Summary
granting a Colorado River stay without resolving a motion to dismiss for lack of personal jurisdiction or improper venue
Summary of this case from BCI Acrylic Bath Sys., Inc. v. Chameleon Power, Inc.Opinion
No. 00 C 5728
November 15, 2000
MEMORANDUM OPINION
National Record Mart, Inc. ("National") has filed a motion seeking alternative relief — dismissal or a transfer of venue to a Pennsylvania district court — of this action brought against National by M.S. Distributing Company ("M.S."). That motion has now been fully briefed by the parties and is ripe for disposition.
Although M.S. complains about the procedure established by Pennsylvania law, National has explained why its earlier commencement of an action in the Court of Common Pleas of Allegheny County is, under 735 ILC5 5/2-619 (a)(3), "another action pending between the same parties for the same cause." And that is so even though that prior action seeks declaratory relief rather than money damages.
Fully a third of a century has elapsed since the late great District Judge Hubert Will first held that Illinois' "prior action pending" statute was applicable to diversity cases in the federal district courts. This Court, coincidentally enough having succeeded to Judge Will's seat on the bench when he took senior status, has (like many other judges) consistently adhered to that position during its own two decades on the bench. And though our Court of Appeals has never been called upon to rule squarely on the question (see Chrysler Credit Corp. v. Marino, 63 F.3d 574, 579 (7th Cir. 1995)), its opinion in Locke v. Bonello, 965 F.2d 534, 538 n. 3 (7th Cir. 1992) has suggested the same treatment.
At the same time, what has been described as the "unflagging obligation" of a federal court to keep a case alive where a prior action has been brought in a state court rather than another federal court (Colorado River Water Conservation Dist. v. United States, 424 U.S. 800, 817 (1976)) counsels against dismissal.
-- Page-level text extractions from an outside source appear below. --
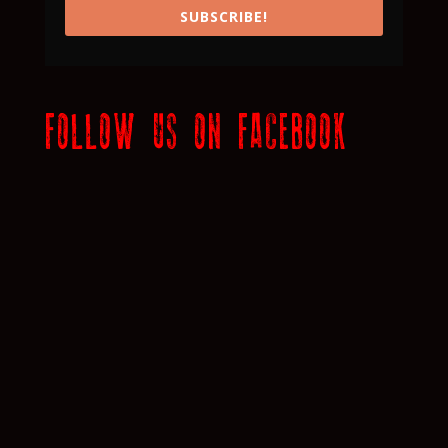
SUBSCRIBE!
FOLLOW US ON FACEBOOK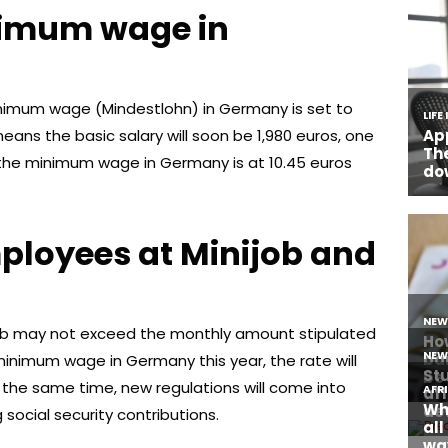
nimum wage in
inimum wage (Mindestlohn) in Germany is set to
means the basic salary will soon be 1,980 euros, one
y the minimum wage in Germany is at 10.45 euros
ployees at Minijob and
job may not exceed the monthly amount stipulated
minimum wage in Germany this year, the rate will
 the same time, new regulations will come into
 social security contributions.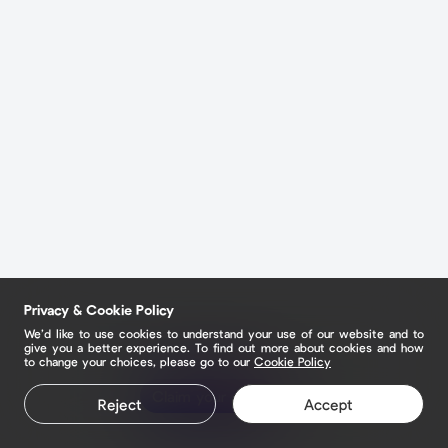
Privacy & Cookie Policy
We’d like to use cookies to understand your use of our website and to
give you a better experience. To find out more about cookies and how
to change your choices, please go to our
Cookie Policy
Claim your page
Reject
Accept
Instead a preferable disposition is to stay the later federal court action until the state court case has been resolved — for example, to protect against any possibility that a plaintiff such as M.S. seeking money damages (which it can, of course, seek through a counterclaim in the Pennsylvania action) may nonetheless be left without an effective remedy. Moreover, such a stay will most likely obviate the need for this Court to decide the issues of personal jurisdiction over National or the propriety of filing this action in this venue, both of which National has attacked here.
Accordingly M.S. will be given the option whether this action should preferably be transferred to this District Court's federal counterpart pursuant to 28 U.S.C. § 1404 (a) or 28 U.S.C. § 1406 or whether, instead, the case should simply be placed on the back burner here via a stay until the Pennsylvania state court action reaches its end. If no response on that score is received from M.S.'s counsel on or before November 27, 2000, this Court will enter an appropriate transfer order.